(Page images and extracted text)

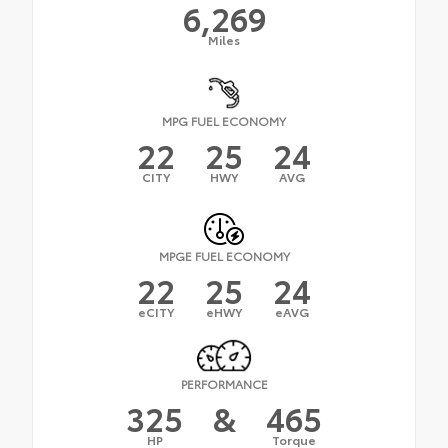
6,269
Miles
MPG FUEL ECONOMY
22
25
24
CITY
HWY
AVG
MPGE FUEL ECONOMY
22
25
24
eCITY
eHWY
eAVG
PERFORMANCE
325
&
465
HP
Torque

* Exercise aim
The answer must be the line containing "MPGE FUEL ECONOMY" and every line after it to the end of the records, repeated exactly.

* Worked solution
MPGE FUEL ECONOMY
22
25
24
eCITY
eHWY
eAVG
PERFORMANCE
325
&
465
HP
Torque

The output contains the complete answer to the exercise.